(DATA IN THIS EXERCISE Opens)

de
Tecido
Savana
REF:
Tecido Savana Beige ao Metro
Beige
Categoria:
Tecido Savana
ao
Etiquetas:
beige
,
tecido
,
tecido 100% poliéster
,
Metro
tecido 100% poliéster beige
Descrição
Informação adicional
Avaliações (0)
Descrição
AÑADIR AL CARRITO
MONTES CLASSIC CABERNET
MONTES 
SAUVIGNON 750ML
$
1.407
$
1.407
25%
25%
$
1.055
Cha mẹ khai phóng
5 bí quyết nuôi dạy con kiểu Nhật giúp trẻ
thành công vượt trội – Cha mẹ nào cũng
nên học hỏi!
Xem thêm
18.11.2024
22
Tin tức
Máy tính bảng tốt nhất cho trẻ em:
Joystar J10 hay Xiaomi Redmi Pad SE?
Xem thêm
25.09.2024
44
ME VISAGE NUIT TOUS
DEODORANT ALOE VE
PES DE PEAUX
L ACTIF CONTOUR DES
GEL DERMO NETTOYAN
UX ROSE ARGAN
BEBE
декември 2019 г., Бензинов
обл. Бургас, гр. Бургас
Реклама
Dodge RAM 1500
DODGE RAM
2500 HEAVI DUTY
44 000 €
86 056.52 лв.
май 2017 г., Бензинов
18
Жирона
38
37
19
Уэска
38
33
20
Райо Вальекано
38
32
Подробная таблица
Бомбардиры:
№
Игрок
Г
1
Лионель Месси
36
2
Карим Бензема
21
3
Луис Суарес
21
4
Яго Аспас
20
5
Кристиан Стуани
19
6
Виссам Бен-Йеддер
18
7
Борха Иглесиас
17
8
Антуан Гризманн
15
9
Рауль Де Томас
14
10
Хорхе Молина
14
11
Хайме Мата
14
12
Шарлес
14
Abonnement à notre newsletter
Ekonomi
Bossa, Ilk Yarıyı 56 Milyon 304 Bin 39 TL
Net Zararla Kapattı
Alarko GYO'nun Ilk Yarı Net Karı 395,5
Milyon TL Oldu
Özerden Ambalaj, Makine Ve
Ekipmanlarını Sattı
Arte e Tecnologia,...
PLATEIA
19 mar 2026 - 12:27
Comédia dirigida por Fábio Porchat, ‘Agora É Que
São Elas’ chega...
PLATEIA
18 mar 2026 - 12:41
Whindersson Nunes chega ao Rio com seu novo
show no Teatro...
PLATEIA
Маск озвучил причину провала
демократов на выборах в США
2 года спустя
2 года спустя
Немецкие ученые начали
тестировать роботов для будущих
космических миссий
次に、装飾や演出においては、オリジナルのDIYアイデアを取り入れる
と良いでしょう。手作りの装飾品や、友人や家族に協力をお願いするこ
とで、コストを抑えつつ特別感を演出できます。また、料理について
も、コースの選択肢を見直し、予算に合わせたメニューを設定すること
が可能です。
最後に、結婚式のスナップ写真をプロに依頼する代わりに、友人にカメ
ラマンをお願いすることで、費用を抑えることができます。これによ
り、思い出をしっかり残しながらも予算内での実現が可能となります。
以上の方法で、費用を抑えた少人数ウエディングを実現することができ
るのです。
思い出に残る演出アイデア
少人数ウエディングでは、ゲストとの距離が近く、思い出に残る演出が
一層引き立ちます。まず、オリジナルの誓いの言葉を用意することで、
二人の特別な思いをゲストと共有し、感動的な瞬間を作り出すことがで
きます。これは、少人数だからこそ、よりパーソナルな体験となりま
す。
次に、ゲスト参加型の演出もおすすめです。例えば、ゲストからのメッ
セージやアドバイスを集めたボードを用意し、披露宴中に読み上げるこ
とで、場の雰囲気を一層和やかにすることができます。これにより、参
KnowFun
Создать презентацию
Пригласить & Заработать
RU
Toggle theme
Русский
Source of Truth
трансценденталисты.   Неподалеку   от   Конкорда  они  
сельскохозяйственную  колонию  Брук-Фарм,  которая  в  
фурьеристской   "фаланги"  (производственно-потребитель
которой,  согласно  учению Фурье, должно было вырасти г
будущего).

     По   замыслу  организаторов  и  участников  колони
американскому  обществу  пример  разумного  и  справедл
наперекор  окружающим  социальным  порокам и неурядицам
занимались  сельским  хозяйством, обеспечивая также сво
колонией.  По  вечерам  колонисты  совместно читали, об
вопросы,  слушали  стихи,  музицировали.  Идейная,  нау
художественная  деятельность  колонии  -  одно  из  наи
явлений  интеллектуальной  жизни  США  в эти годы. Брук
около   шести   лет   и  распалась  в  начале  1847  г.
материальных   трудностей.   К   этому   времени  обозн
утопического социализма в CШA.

(DATA IN THIS EXERCISE Closes)

### TASK DIRECTIONS
Please make an exact copy of every record, leaving nothing out.

### EXPECTED ANSWER
de
Tecido
Savana
REF:
Tecido Savana Beige ao Metro
Beige
Categoria:
Tecido Savana
ao
Etiquetas:
beige
,
tecido
,
tecido 100% poliéster
,
Metro
tecido 100% poliéster beige
Descrição
Informação adicional
Avaliações (0)
Descrição
AÑADIR AL CARRITO
MONTES CLASSIC CABERNET
MONTES 
SAUVIGNON 750ML
$
1.407
$
1.407
25%
25%
$
1.055
Cha mẹ khai phóng
5 bí quyết nuôi dạy con kiểu Nhật giúp trẻ
thành công vượt trội – Cha mẹ nào cũng
nên học hỏi!
Xem thêm
18.11.2024
22
Tin tức
Máy tính bảng tốt nhất cho trẻ em:
Joystar J10 hay Xiaomi Redmi Pad SE?
Xem thêm
25.09.2024
44
ME VISAGE NUIT TOUS
DEODORANT ALOE VE
PES DE PEAUX
L ACTIF CONTOUR DES
GEL DERMO NETTOYAN
UX ROSE ARGAN
BEBE
декември 2019 г., Бензинов
обл. Бургас, гр. Бургас
Реклама
Dodge RAM 1500
DODGE RAM
2500 HEAVI DUTY
44 000 €
86 056.52 лв.
май 2017 г., Бензинов
18
Жирона
38
37
19
Уэска
38
33
20
Райо Вальекано
38
32
Подробная таблица
Бомбардиры:
№
Игрок
Г
1
Лионель Месси
36
2
Карим Бензема
21
3
Луис Суарес
21
4
Яго Аспас
20
5
Кристиан Стуани
19
6
Виссам Бен-Йеддер
18
7
Борха Иглесиас
17
8
Антуан Гризманн
15
9
Рауль Де Томас
14
10
Хорхе Молина
14
11
Хайме Мата
14
12
Шарлес
14
Abonnement à notre newsletter
Ekonomi
Bossa, Ilk Yarıyı 56 Milyon 304 Bin 39 TL
Net Zararla Kapattı
Alarko GYO'nun Ilk Yarı Net Karı 395,5
Milyon TL Oldu
Özerden Ambalaj, Makine Ve
Ekipmanlarını Sattı
Arte e Tecnologia,...
PLATEIA
19 mar 2026 - 12:27
Comédia dirigida por Fábio Porchat, ‘Agora É Que
São Elas’ chega...
PLATEIA
18 mar 2026 - 12:41
Whindersson Nunes chega ao Rio com seu novo
show no Teatro...
PLATEIA
Маск озвучил причину провала
демократов на выборах в США
2 года спустя
2 года спустя
Немецкие ученые начали
тестировать роботов для будущих
космических миссий
次に、装飾や演出においては、オリジナルのDIYアイデアを取り入れる
と良いでしょう。手作りの装飾品や、友人や家族に協力をお願いするこ
とで、コストを抑えつつ特別感を演出できます。また、料理について
も、コースの選択肢を見直し、予算に合わせたメニューを設定すること
が可能です。
最後に、結婚式のスナップ写真をプロに依頼する代わりに、友人にカメ
ラマンをお願いすることで、費用を抑えることができます。これによ
り、思い出をしっかり残しながらも予算内での実現が可能となります。
以上の方法で、費用を抑えた少人数ウエディングを実現することができ
るのです。
思い出に残る演出アイデア
少人数ウエディングでは、ゲストとの距離が近く、思い出に残る演出が
一層引き立ちます。まず、オリジナルの誓いの言葉を用意することで、
二人の特別な思いをゲストと共有し、感動的な瞬間を作り出すことがで
きます。これは、少人数だからこそ、よりパーソナルな体験となりま
す。
次に、ゲスト参加型の演出もおすすめです。例えば、ゲストからのメッ
セージやアドバイスを集めたボードを用意し、披露宴中に読み上げるこ
とで、場の雰囲気を一層和やかにすることができます。これにより、参
KnowFun
Создать презентацию
Пригласить & Заработать
RU
Toggle theme
Русский
Source of Truth
трансценденталисты.   Неподалеку   от   Конкорда  они  
сельскохозяйственную  колонию  Брук-Фарм,  которая  в  
фурьеристской   "фаланги"  (производственно-потребитель
которой,  согласно  учению Фурье, должно было вырасти г
будущего).

     По   замыслу  организаторов  и  участников  колони
американскому  обществу  пример  разумного  и  справедл
наперекор  окружающим  социальным  порокам и неурядицам
занимались  сельским  хозяйством, обеспечивая также сво
колонией.  По  вечерам  колонисты  совместно читали, об
вопросы,  слушали  стихи,  музицировали.  Идейная,  нау
художественная  деятельность  колонии  -  одно  из  наи
явлений  интеллектуальной  жизни  США  в эти годы. Брук
около   шести   лет   и  распалась  в  начале  1847  г.
материальных   трудностей.   К   этому   времени  обозн
утопического социализма в CШA.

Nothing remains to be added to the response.